[What this task involves] Your task is to transcribe the entries below exactly, from their first line down to the line containing "aduce un plus de calitate clientilor", and to stop there.

[Given entries]
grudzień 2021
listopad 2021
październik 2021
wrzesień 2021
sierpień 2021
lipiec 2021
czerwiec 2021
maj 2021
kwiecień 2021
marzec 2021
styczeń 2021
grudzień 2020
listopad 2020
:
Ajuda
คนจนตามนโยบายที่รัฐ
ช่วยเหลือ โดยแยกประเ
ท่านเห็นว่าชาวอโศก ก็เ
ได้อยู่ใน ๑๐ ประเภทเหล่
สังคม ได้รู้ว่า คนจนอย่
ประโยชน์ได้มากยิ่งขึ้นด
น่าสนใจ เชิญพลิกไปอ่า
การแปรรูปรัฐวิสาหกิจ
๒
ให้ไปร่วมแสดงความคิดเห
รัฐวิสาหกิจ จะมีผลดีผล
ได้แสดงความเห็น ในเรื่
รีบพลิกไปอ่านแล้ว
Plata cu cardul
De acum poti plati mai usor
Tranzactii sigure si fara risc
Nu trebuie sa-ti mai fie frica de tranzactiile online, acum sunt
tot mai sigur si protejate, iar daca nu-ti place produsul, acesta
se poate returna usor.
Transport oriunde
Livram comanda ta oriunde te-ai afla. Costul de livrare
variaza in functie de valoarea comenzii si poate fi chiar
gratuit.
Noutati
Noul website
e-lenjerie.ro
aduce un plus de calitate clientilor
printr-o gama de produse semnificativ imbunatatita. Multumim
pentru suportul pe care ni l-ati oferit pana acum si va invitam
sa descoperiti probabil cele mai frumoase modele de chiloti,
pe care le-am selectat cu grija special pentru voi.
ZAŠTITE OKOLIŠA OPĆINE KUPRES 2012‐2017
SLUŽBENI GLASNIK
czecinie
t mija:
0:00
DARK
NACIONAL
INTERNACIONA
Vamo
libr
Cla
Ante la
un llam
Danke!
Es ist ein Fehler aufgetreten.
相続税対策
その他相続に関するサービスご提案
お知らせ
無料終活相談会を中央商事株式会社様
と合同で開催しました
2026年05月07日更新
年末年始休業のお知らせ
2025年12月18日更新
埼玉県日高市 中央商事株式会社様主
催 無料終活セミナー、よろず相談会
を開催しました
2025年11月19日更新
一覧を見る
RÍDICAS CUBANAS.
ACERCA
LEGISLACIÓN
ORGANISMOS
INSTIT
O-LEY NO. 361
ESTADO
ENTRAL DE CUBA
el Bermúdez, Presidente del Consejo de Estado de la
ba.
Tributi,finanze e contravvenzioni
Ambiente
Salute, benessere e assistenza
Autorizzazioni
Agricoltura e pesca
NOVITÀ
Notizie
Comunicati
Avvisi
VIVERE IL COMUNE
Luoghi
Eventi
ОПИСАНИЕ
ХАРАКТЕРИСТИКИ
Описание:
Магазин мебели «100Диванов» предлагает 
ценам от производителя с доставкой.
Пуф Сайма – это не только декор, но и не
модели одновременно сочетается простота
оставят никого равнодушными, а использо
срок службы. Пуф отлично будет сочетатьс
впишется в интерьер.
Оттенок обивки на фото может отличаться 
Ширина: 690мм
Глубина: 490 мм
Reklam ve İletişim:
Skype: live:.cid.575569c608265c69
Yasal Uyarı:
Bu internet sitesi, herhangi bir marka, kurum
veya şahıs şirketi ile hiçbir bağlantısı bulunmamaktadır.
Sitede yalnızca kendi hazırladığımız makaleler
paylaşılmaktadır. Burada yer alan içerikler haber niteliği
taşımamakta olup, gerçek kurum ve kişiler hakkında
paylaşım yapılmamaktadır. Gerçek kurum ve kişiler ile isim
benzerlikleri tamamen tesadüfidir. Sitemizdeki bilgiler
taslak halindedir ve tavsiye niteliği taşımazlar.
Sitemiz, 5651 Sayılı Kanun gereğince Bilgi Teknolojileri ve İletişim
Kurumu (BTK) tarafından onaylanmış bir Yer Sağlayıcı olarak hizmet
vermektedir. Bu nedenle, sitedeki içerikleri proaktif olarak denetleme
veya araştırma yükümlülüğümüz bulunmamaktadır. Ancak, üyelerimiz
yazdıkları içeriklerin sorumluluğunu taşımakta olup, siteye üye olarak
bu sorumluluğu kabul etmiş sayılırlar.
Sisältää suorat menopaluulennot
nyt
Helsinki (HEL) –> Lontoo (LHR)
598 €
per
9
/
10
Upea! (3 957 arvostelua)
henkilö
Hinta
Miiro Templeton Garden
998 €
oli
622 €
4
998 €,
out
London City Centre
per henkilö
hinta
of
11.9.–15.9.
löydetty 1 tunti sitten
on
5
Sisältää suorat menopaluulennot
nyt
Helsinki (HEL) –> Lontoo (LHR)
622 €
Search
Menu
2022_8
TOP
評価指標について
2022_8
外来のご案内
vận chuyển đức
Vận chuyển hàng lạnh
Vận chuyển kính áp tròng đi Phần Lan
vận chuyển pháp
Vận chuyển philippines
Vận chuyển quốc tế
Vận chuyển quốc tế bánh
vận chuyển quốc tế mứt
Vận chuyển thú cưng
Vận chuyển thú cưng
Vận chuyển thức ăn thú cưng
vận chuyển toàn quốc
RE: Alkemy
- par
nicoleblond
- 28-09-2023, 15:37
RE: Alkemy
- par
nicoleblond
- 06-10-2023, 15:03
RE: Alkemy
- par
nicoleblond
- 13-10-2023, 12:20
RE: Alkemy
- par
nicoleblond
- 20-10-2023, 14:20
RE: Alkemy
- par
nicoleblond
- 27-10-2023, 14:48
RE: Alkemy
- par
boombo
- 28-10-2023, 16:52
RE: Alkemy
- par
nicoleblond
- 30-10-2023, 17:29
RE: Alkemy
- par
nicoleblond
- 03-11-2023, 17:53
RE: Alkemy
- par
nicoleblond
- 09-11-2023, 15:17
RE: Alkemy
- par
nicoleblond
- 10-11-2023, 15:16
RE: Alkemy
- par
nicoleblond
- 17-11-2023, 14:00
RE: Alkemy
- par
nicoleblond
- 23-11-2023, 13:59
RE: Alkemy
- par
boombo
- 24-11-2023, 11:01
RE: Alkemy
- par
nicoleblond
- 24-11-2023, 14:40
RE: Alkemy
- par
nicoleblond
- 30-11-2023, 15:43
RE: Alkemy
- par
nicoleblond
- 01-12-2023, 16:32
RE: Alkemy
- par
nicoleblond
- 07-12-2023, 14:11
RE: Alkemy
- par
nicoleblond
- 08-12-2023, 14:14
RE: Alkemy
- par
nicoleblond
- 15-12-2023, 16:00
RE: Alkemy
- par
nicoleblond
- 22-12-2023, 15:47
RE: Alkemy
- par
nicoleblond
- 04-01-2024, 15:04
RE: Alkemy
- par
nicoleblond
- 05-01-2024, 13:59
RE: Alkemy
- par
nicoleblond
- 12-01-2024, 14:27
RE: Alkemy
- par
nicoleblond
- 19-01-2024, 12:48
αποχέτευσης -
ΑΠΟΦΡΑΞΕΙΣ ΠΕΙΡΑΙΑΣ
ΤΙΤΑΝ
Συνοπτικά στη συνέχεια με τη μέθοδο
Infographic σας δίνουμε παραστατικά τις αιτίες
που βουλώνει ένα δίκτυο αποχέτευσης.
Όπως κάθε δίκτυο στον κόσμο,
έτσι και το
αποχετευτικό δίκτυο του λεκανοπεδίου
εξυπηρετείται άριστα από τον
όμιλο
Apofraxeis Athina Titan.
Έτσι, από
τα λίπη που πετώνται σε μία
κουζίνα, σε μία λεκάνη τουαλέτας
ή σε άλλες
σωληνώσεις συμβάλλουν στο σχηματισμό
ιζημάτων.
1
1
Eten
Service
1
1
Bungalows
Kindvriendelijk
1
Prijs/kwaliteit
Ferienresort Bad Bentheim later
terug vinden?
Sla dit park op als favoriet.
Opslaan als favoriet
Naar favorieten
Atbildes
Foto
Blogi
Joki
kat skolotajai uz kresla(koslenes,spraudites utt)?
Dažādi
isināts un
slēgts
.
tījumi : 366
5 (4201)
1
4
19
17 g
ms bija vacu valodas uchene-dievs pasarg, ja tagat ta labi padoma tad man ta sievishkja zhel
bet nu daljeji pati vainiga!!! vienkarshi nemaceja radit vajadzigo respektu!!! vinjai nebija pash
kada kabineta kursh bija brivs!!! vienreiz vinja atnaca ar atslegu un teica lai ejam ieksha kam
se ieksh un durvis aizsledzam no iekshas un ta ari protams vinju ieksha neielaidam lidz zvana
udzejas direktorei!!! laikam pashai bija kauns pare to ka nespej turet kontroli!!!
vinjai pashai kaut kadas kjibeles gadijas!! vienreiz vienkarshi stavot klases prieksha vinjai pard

[Response]
grudzień 2021
listopad 2021
październik 2021
wrzesień 2021
sierpień 2021
lipiec 2021
czerwiec 2021
maj 2021
kwiecień 2021
marzec 2021
styczeń 2021
grudzień 2020
listopad 2020
:
Ajuda
คนจนตามนโยบายที่รัฐ
ช่วยเหลือ โดยแยกประเ
ท่านเห็นว่าชาวอโศก ก็เ
ได้อยู่ใน ๑๐ ประเภทเหล่
สังคม ได้รู้ว่า คนจนอย่
ประโยชน์ได้มากยิ่งขึ้นด
น่าสนใจ เชิญพลิกไปอ่า
การแปรรูปรัฐวิสาหกิจ
๒
ให้ไปร่วมแสดงความคิดเห
รัฐวิสาหกิจ จะมีผลดีผล
ได้แสดงความเห็น ในเรื่
รีบพลิกไปอ่านแล้ว
Plata cu cardul
De acum poti plati mai usor
Tranzactii sigure si fara risc
Nu trebuie sa-ti mai fie frica de tranzactiile online, acum sunt
tot mai sigur si protejate, iar daca nu-ti place produsul, acesta
se poate returna usor.
Transport oriunde
Livram comanda ta oriunde te-ai afla. Costul de livrare
variaza in functie de valoarea comenzii si poate fi chiar
gratuit.
Noutati
Noul website
e-lenjerie.ro
aduce un plus de calitate clientilor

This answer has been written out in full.